Trott a déclaré que la société libérerait jusqu’à 10 milliards de dollars de ses actifs existants grâce à des ventes, des partenariats et à la réduction du coût du capital afin d’améliorer son bilan.
Trott a annoncé en août que la société à double cotation londonienne et australienne serait réorganisée en trois divisions clés – le minerai de fer, le cuivre et une activité fusionnée de lithium et d’aluminium – contre quatre auparavant.
La très importante division de minerai de fer de Rio a été étendue en une seule unité mondiale dirigée par Matt Holcz, combinant les actifs phares de la société minière, Pilbara, en Australie occidentale, avec d’autres au Canada et le projet Simandou récemment inauguré en Guinée.
« Nous bâtissons à partir d’une position de force pour le prochain chapitre de Rio Tinto, en renforçant et en simplifiant nos activités afin de générer des rendements exceptionnels », a déclaré Trott jeudi.
La société a annoncé qu’elle améliorait ses prévisions pour la production de cuivre et de bauxite.

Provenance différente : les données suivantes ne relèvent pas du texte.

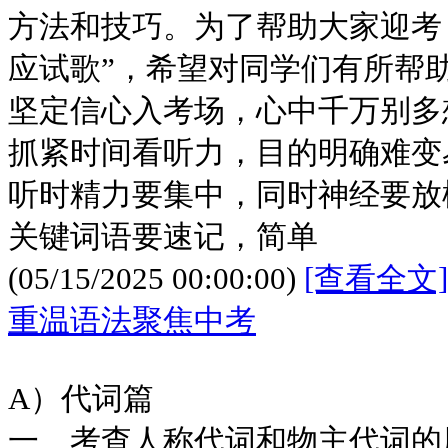
方法和技巧。为了帮助大家迎考
应试歌”，希望对同学们有所帮
坚定信心入考场，心中千万别多
抓紧时间看听力，目的明确难变
听时精力要集中，同时神经要放
关键词语要速记，简单
(05/15/2025 00:00:00)
[查看全文]
重温语法聚焦中考
A）代词篇
一、考查人称代词和物主代词的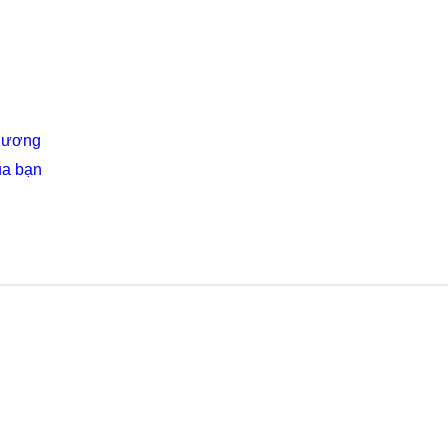
Thương
ủa bạn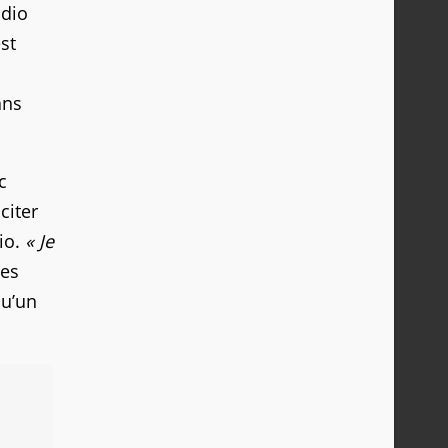
udio
est
ans
c
citer
io.
« Je
des
qu’un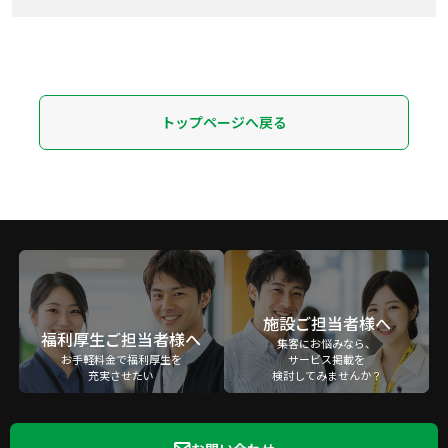
トップページへ戻る
施設ご担当者様へ
福利厚生ご担当者様へ
集客にお悩みなら、
お手軽料金で福利厚生を
サービス掲載を
充実させたい
検討してみませんか？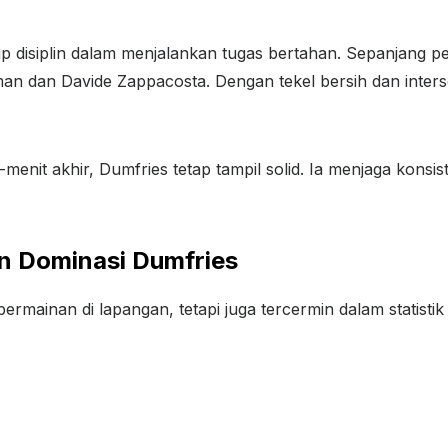
p disiplin dalam menjalankan tugas bertahan. Sepanjang p
n dan Davide Zappacosta. Dengan tekel bersih dan inters
-menit akhir, Dumfries tetap tampil solid. Ia menjaga konsi
n Dominasi Dumfries
ermainan di lapangan, tetapi juga tercermin dalam statistik 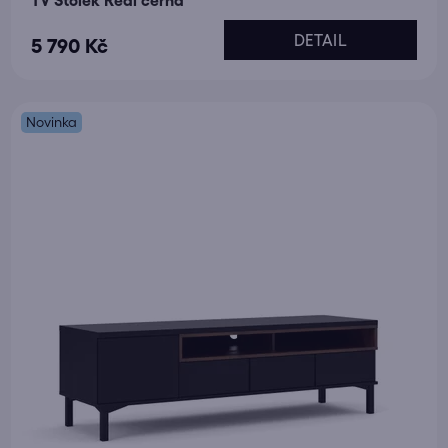
TV Stolek Real černá
DETAIL
5 790 Kč
Novinka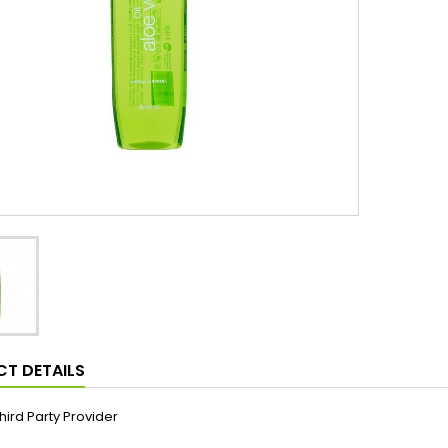
T DETAILS
hird Party Provider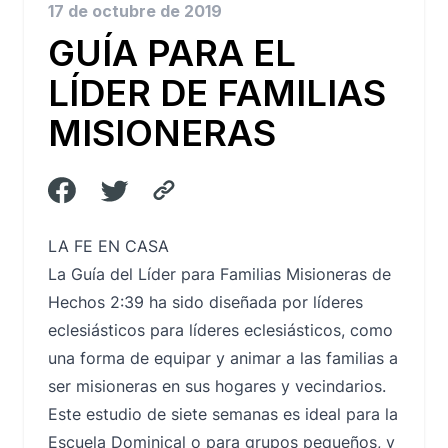
17 de octubre de 2019
GUÍA PARA EL
LÍDER DE FAMILIAS
MISIONERAS
LA FE EN CASA
La Guía del Líder para Familias Misioneras de
Hechos 2:39 ha sido diseñada por líderes
eclesiásticos para líderes eclesiásticos, como
una forma de equipar y animar a las familias a
ser misioneras en sus hogares y vecindarios.
Este estudio de siete semanas es ideal para la
Escuela Dominical o para grupos pequeños, y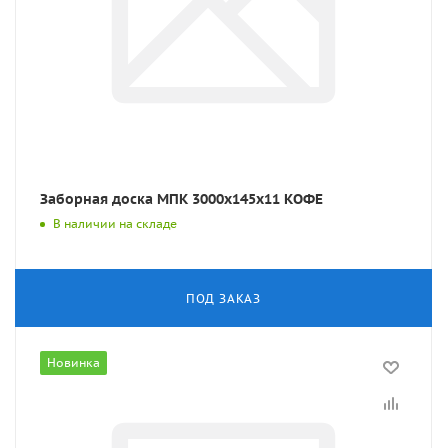
Заборная доска МПК 3000x145x11 КОФЕ
В наличии на складе
ПОД ЗАКАЗ
Новинка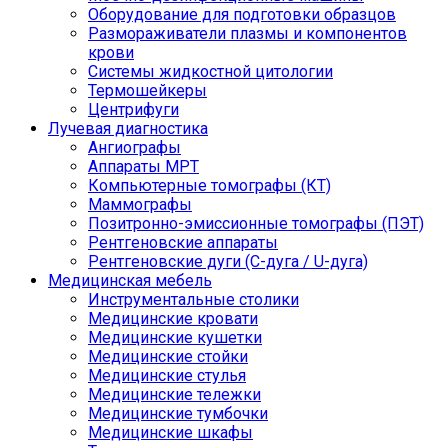
Оборудование для подготовки образцов
Размораживатели плазмы и компонентов
крови
Системы жидкостной цитологии
Термошейкеры
Центрифуги
Лучевая диагностика
Ангиографы
Аппараты МРТ
Компьютерные томографы (КТ)
Маммографы
Позитронно-эмиссионные томографы (ПЭТ)
Рентгеновские аппараты
Рентгеновские дуги (С-дуга / U-дуга)
Медицинская мебель
Инструментальные столики
Медицинские кровати
Медицинские кушетки
Медицинские стойки
Медицинские стулья
Медицинские тележки
Медицинские тумбочки
Медицинские шкафы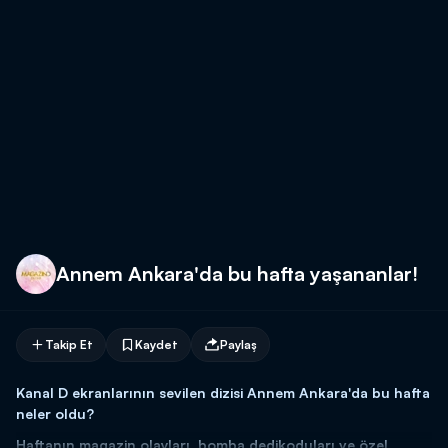
Annem Ankara'da bu hafta yaşananlar!
Takip Et
Kaydet
Paylaş
Kanal D ekranlarının sevilen dizisi Annem Ankara'da bu hafta
neler oldu?
Haftanın magazin olayları, bomba dedikoduları ve özel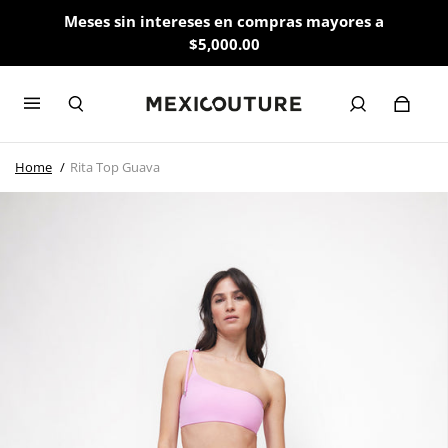
Meses sin intereses en compras mayores a
$5,000.00
Home
Rita Top Guava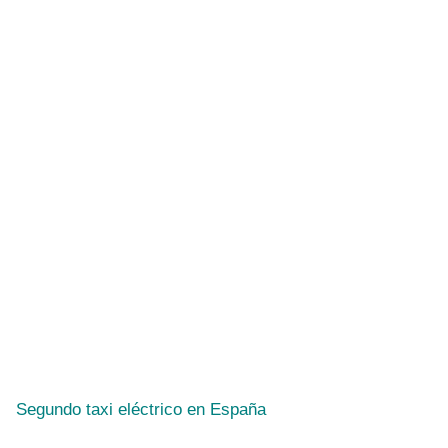
Segundo taxi eléctrico en España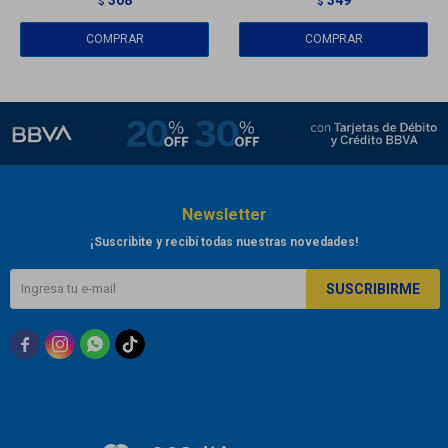
$
$
Newsletter
¡Suscribite y recibí todas nuestras novedades!
SUSCRIBIRME


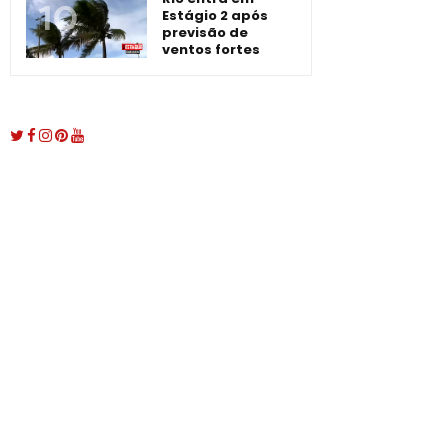
Estágio 2 após
previsão de
ventos fortes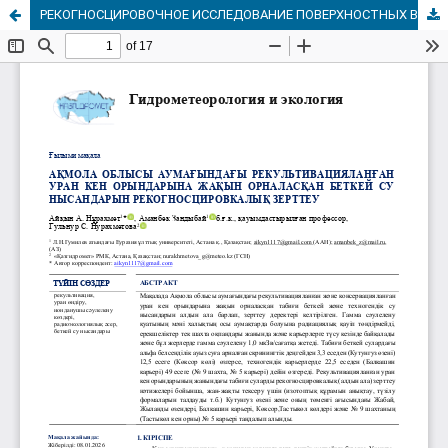
РЕКОГНОСЦИРОВОЧНОЕ ИССЛЕДОВАНИЕ ПОВЕРХНОСТНЫХ ВОДНЫХ ОБЪЕКТОВ, РАСПОЛОЖЕННЫХ ВБЛИЗИ РЕКУЛЬТИВИРОВАННЫХ УРАНОВЫХ МЕСТОРОЖДЕНИЙ НА ТЕРРИТОРИИ АКМОЛИНСКОЙ ОБЛАСТИ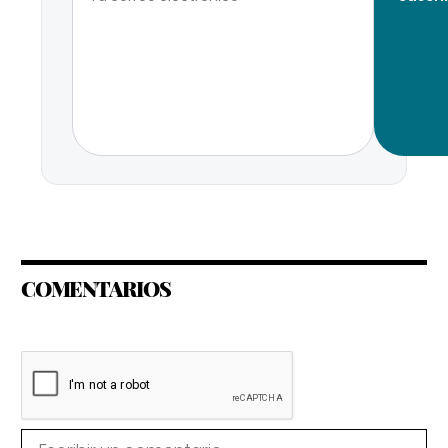
COMENTARIOS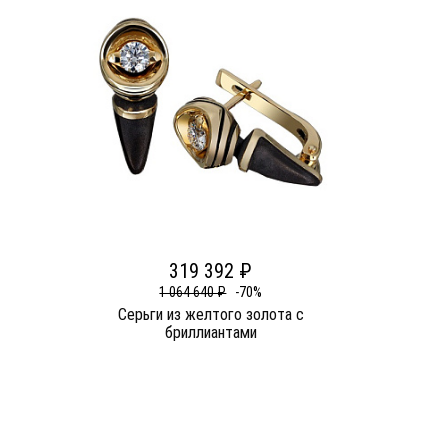
319 392 ₽
1 064 640 ₽
-70%
Серьги из желтого золота c
бриллиантами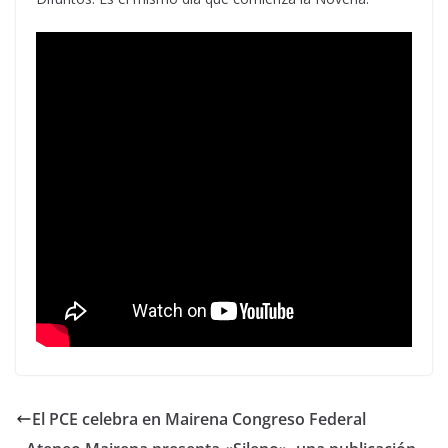
El PCE celebra en Mairena Congreso Federal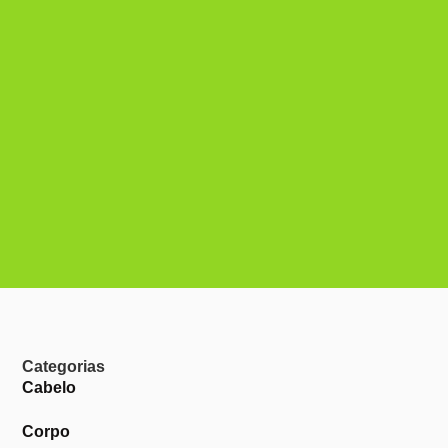
Categorias
Cabelo
Corpo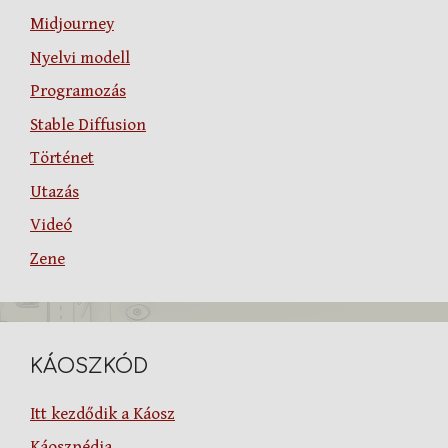
Midjourney
Nyelvi modell
Programozás
Stable Diffusion
Történet
Utazás
Videó
Zene
KÁOSZKÓD
Itt kezdődik a Káosz
Káoszpédia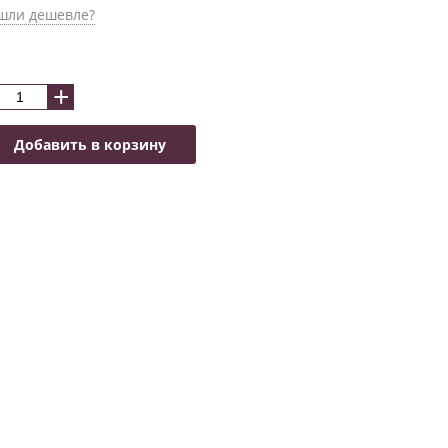
шли дешевле?
+
Добавить в корзину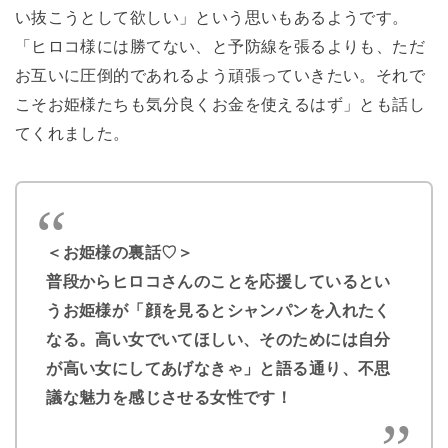
い抜こうとして欲しい」という思いもあるようです。
「ヒロコ様には勝てない、と予防線を張るよりも、ただ
お互いに圧倒的であれるよう頑張っていきたい。それで
こそお姫様たちも気分良くお金を使えるはず」とも話し
てくれました。
＜お姫様の裏話♡＞
普段からヒロコさんのことを応援しているとい
うお姫様が「顔を見るとシャンパンを入れたく
なる。高い女でいてほしい、そのためには自分
が高い女にしてあげなきゃ」と語る通り、不思
議な魅力を感じさせる女性です！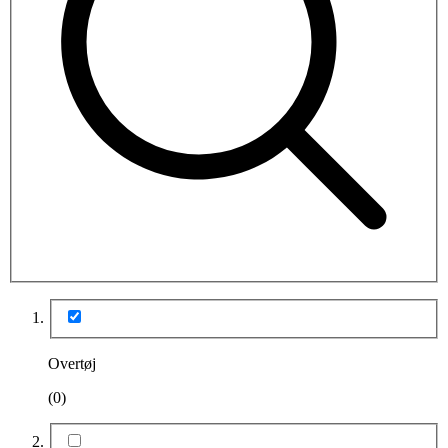
Overtøj
(0)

Rio tire l’essentiel de ses revenus de l’extraction du minerai de fer dans le Pilbara – et bientôt du minerai de Guinée – en l’expédiant vers les hauts fourneaux chinois pour le transformer en acier.
Ce commerce a généré d’énormes bénéfices pour Rio et son rival BHP ces dernières années, faisant du minerai de fer l’une des exportations les plus précieuses de l’Australie. Cependant, la demande en plein essor des insatiables aciéries chinoises stagne alors que le géant asiatique lutte pour surmonter une crise sur son marché immobilier, entraînant une forte chute du prix du minerai de fer cette année.
Ce produit est limité par les faibles marges de profit des usines chinoises et les stocks de minerai sur ses quais. « Les stocks d’acier restant également à des niveaux élevés, le marché global du minerai de fer devrait être sous pression », ont déclaré les analystes de Barrenjoey dans une note.
La production projetée par Simandou de 60 millions de tonnes de minerai de fer de haute qualité par an d’ici 2028 ou 2029, à une époque de ralentissement de la demande chinoise, pèse également sur les perspectives du produit, même si les prix restent au-dessus de la barre critique des 100 dollars.
Le géant mondial des ressources naturelles est également aux prises avec des changements géopolitiques sur un autre front. Les grandes fonderies d’aluminium canadiennes de Rio sont devenues la cible des tensions commerciales hostiles de l’administration Trump avec son plus grand voisin, et le métal a été frappé par un droit de douane initial de 25 pour cent, puis augmenté en juin à 50 pour cent.